Barack Obama toujours muet sur le dossier palestinien Invité dimanche 7 décembre de l’émission “Meet t

mardi 9 décembre 2008

Barack Obama toujours muet sur le dossier palestinien

Invité dimanche 7 décembre de l’émission “Meet the press” , sur NBC, le président élu américain, Barack Obama, n’a pas mentionné une seul fois le conflit israélo-palestinien lorsqu’il a été interrogé sur sa politique étrangère.
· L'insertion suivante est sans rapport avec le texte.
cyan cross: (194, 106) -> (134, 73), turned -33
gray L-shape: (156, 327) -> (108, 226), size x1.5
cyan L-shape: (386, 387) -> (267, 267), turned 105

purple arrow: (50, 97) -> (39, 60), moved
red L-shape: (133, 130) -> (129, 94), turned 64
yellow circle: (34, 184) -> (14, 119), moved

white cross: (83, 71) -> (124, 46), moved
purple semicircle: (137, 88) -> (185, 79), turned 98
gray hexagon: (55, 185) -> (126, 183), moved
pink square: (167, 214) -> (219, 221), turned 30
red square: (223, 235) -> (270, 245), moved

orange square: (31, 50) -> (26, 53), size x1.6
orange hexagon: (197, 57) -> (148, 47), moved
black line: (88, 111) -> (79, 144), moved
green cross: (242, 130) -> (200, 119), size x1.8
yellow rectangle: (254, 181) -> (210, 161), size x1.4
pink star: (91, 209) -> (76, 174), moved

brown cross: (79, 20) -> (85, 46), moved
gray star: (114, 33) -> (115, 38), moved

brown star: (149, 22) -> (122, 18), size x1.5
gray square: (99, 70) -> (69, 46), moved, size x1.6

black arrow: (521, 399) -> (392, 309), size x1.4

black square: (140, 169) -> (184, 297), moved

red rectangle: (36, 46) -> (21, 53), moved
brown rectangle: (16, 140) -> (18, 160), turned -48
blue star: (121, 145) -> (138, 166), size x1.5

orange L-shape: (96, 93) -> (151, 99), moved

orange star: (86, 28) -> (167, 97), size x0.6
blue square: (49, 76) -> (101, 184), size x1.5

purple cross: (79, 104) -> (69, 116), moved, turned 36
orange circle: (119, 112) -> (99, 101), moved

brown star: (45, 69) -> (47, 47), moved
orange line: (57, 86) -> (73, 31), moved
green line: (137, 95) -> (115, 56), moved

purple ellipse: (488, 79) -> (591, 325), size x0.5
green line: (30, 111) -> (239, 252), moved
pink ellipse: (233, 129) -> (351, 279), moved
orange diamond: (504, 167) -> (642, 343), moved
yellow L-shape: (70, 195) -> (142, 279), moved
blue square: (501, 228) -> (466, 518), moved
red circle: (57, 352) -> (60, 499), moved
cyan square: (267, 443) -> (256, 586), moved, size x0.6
Sa seule évocation a concerné le Hamas, “organisation terroriste” financée par l’Iran au même titre que le Hezbollah. M. Obama avait procédé de la même manière lors du premier débat télévisé avec son adversaire républicain John McCain, le 26 septembre.
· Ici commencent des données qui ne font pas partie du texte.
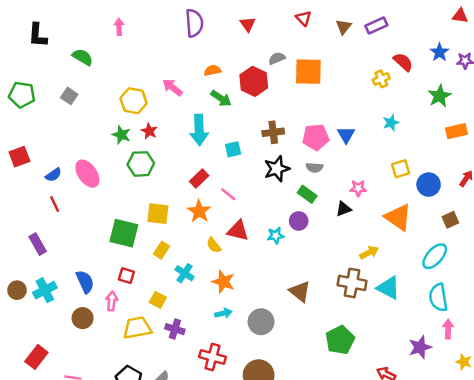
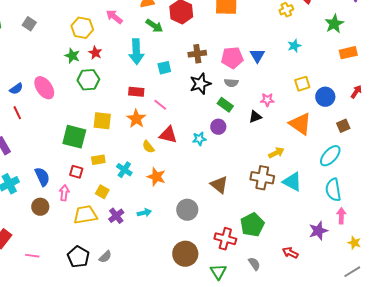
red rectangle: (199, 178) -> (136, 92), turned 49
yellow rectangle: (161, 250) -> (98, 160), moved, turned 48
cyan arrow: (223, 313) -> (144, 213), moved
purple cross: (175, 329) -> (116, 216), turned 35
red cross: (212, 357) -> (225, 239), moved

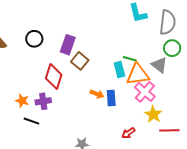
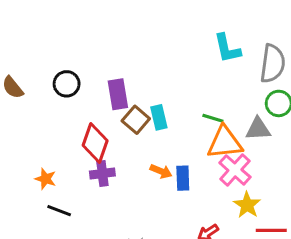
purple rectangle: (68, 45) -> (118, 94), turned -30
gray triangle: (159, 65) -> (258, 129), turned -42
cyan rectangle: (119, 69) -> (159, 117), moved
purple cross: (43, 101) -> (102, 174), moved

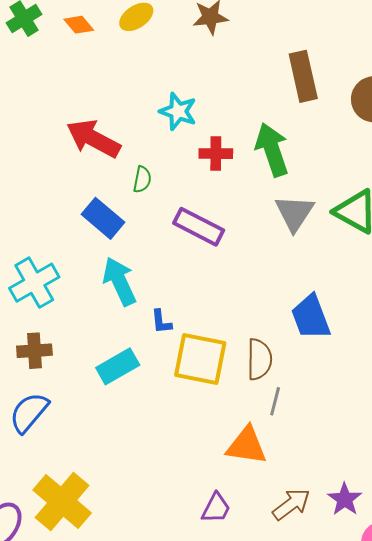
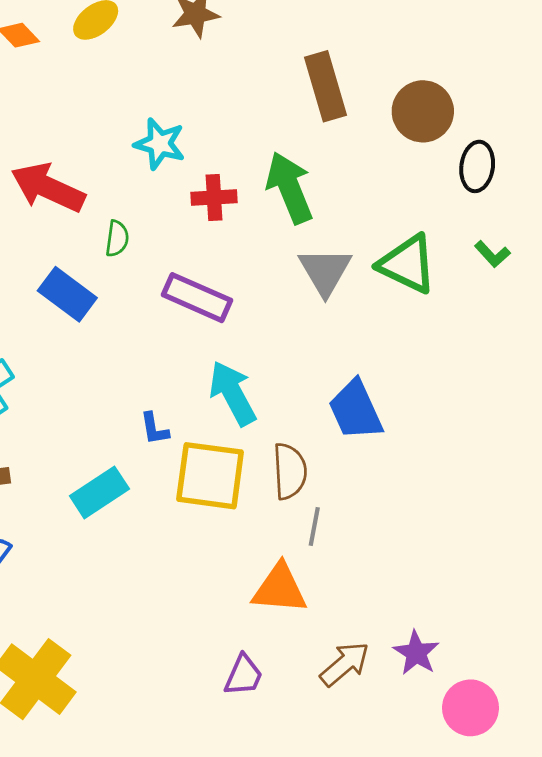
cyan arrow: (119, 281) -> (233, 393), moved

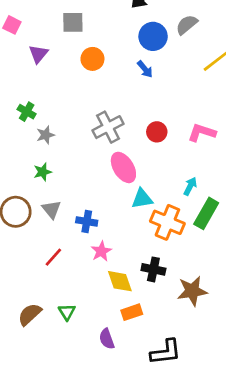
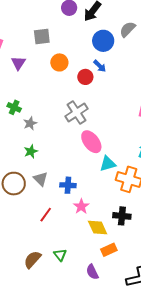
red circle: (157, 132) -> (85, 77), moved

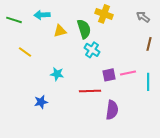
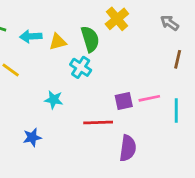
yellow cross: (104, 14) -> (117, 19), turned 30
cyan arrow: (42, 15) -> (31, 36), moved
cyan cross: (92, 50) -> (81, 67), moved

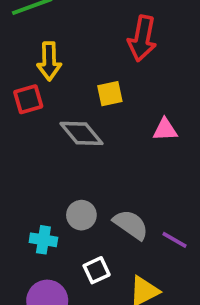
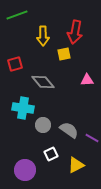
yellow arrow: (49, 61) -> (43, 36), moved
yellow square: (110, 94) -> (64, 54), moved
cyan cross: (43, 240) -> (23, 108), moved, size x1.5

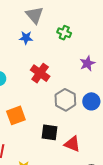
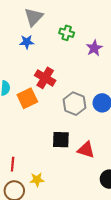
gray triangle: (35, 15) -> (34, 17), turned 30
purple star: (87, 63) -> (94, 48), moved
orange square: (16, 115) -> (27, 98), moved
Pendant ce temps, les spéculations sur les orientations de cette politique tant attendue continuent en Israël, comme en témoigne cette note de l’Institut pour les études de sécurité nationale en date du 23 novembre. Elle met en avant les potentielles frictions entre Israël et la prochaine administration américaine. L’opinion exprimée, assez minoritaire aujourd’hui, n’engage évidemment que son auteur, Roni Bart, qui met en avant trois problèmes éventuels pour les autorités israéliennes :

1) Les conseillers historiques de Barack Obama, comme Susan Rice (contrairement à ceux qui l’ont rejoint plus tard, comme Dennis Ross) privilégient les droits de l’homme et la coopération internationale. “Cette posture” débouche sur le constat que “l’intransigeance israélienne est le problème principal” du conflit israélo-palestinien.

2) Barack Obama se situe à la marge du consensus américain sur Israël : “il n’a pas exprimé son soutien à la clôture de séparation”, érigée en Cisjordanie. Il a recours à l’expression “cycle de violence” pour décrire la situation sur le terrain au lieu du vocabulaire habituellement retenu par les amis d’Israël : “violence palestinienne et réponse israélienne”.
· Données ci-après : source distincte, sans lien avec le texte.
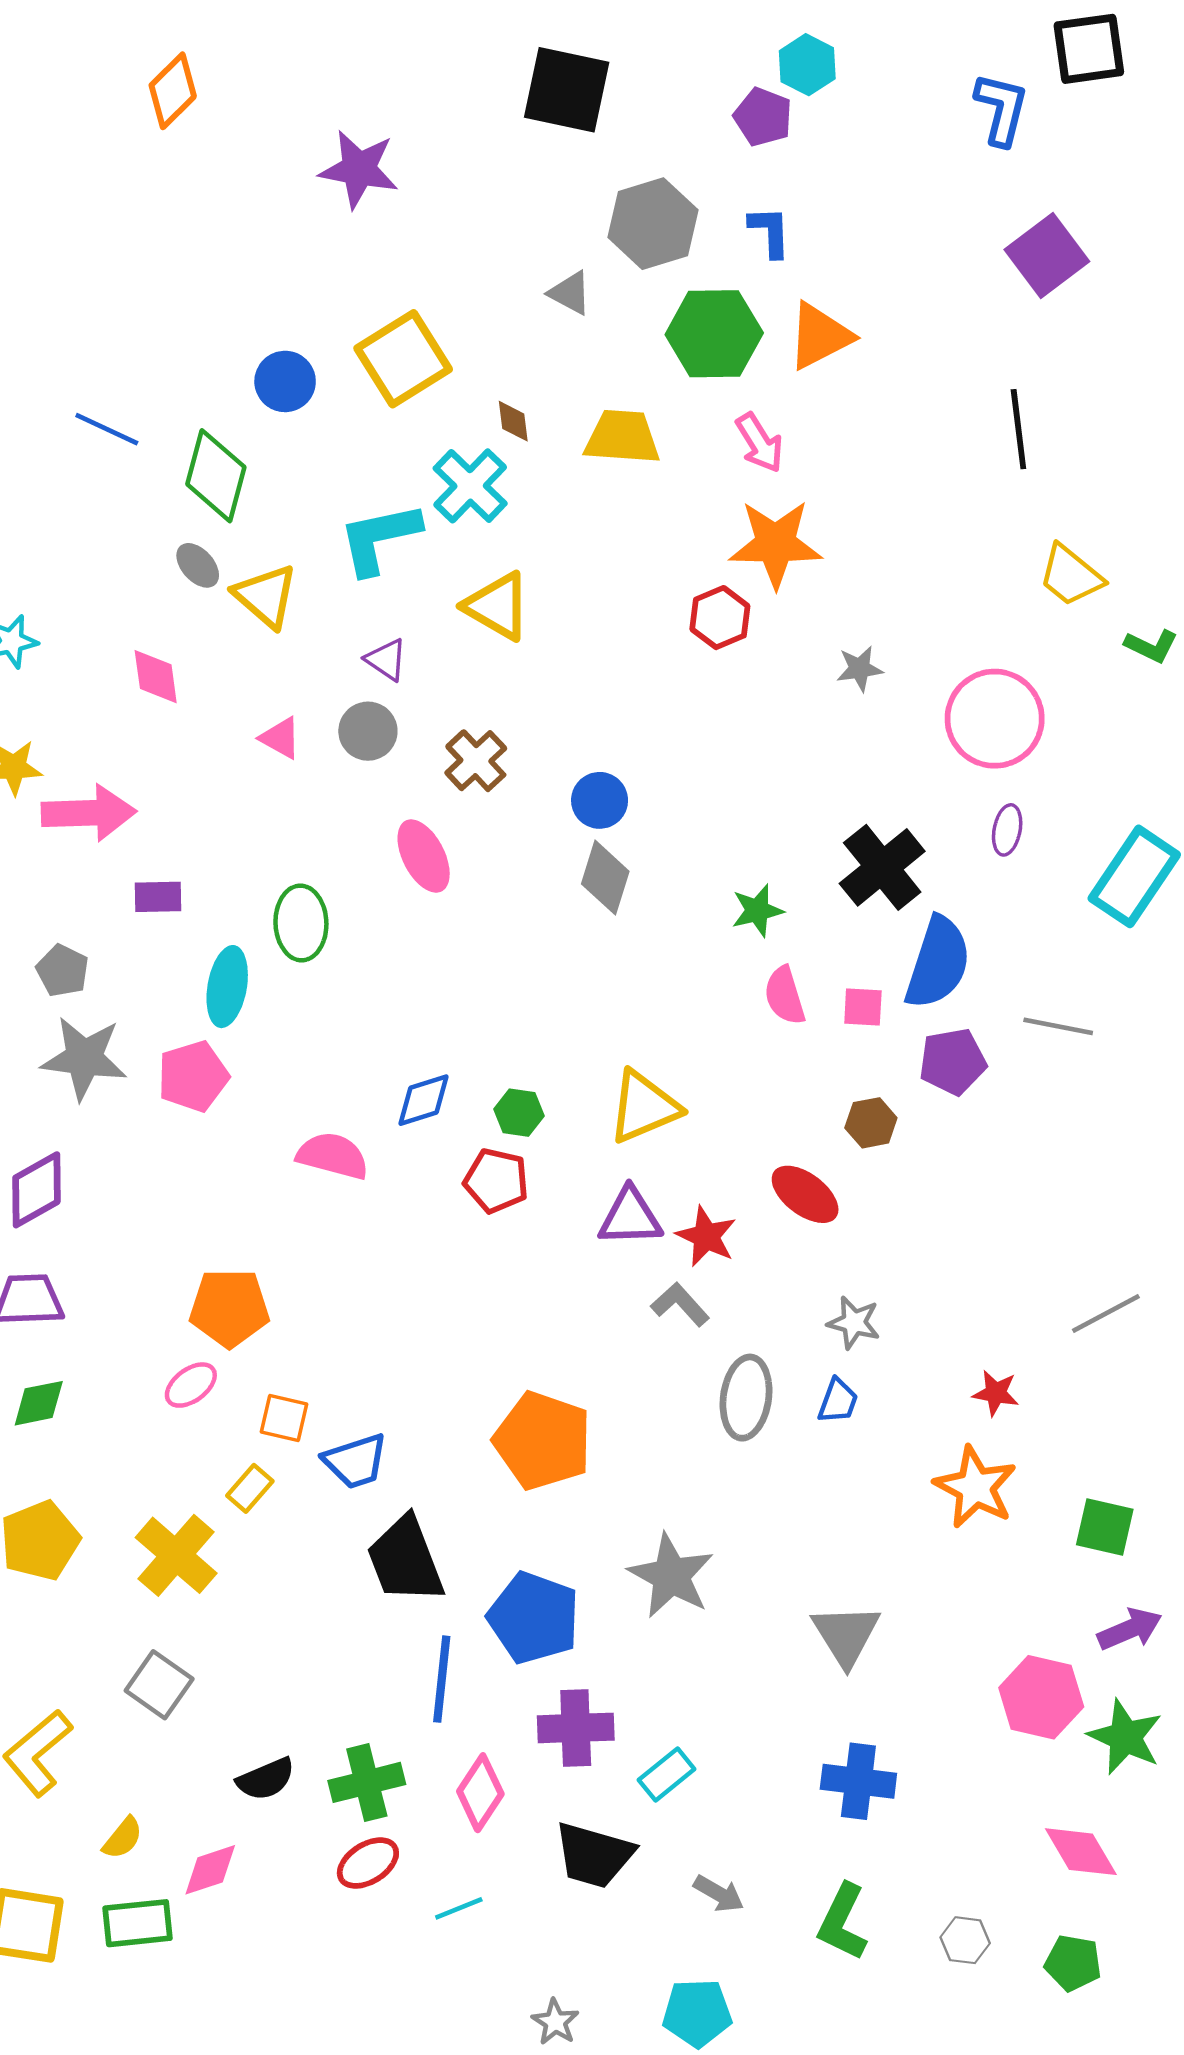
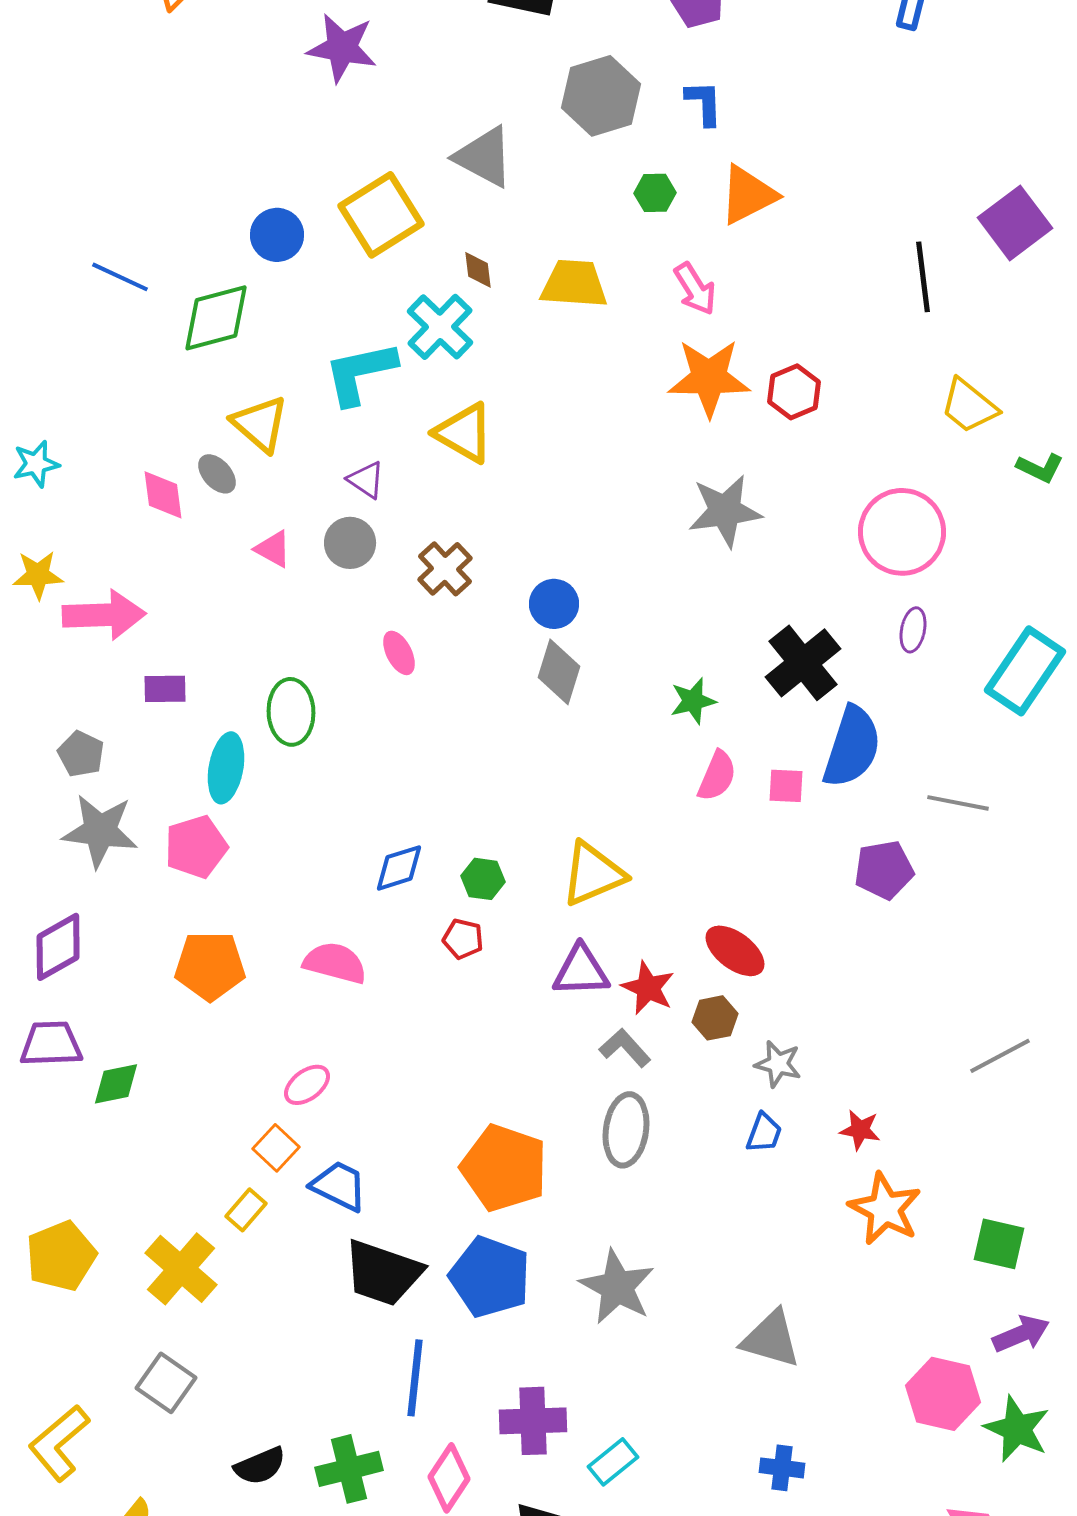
purple square: (1047, 255) -> (1015, 223), moved
gray triangle: (570, 293) -> (484, 157), moved, size x1.6
green hexagon: (714, 334) -> (655, 193), size x0.5
green diamond: (216, 476) -> (216, 318), turned 60
gray ellipse: (198, 565) -> (217, 474), moved
red hexagon: (720, 618) -> (794, 392), moved
gray star: (860, 669) -> (725, 511), moved, size x1.8
pink ellipse: (424, 856) -> (399, 653), size x0.7
pink semicircle: (785, 996) -> (717, 776), turned -140
purple pentagon: (953, 1062) -> (884, 870), moved
brown hexagon: (871, 1123) -> (715, 1018), moved
pink semicircle: (333, 1156) -> (335, 963), moved
red pentagon: (496, 1181) -> (463, 939), size x0.7
orange pentagon: (229, 1308) -> (210, 966), moved
pink ellipse: (191, 1385) -> (307, 1085), moved
red star: (996, 1393) -> (860, 1130), moved
gray ellipse: (746, 1398) -> (626, 1130), moved
green diamond: (39, 1403) -> (116, 1084), moved
orange square: (284, 1418) -> (276, 1148), turned 30
blue trapezoid: (355, 1461) -> (339, 1186), turned -136
black trapezoid: (405, 1560) -> (383, 1273), turned -50
blue pentagon: (534, 1618) -> (490, 1277), moved
gray triangle: (846, 1635) -> (771, 1339), turned -42
blue cross: (858, 1781) -> (782, 1468), size x0.7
3) Après l’échec du sommet de Camp David (juillet 2000), Barack Obama a critiqué l’administration Clinton pour son soutien incontionnel et partisan à Israël. Il demande aujourd’hui à l’Etat juif “de prendre sa part pour sortir du statu quo”, ce qui est considéré par l’auteur de la note comme l’expression diplomatique d’une pression sur l’Etat juif.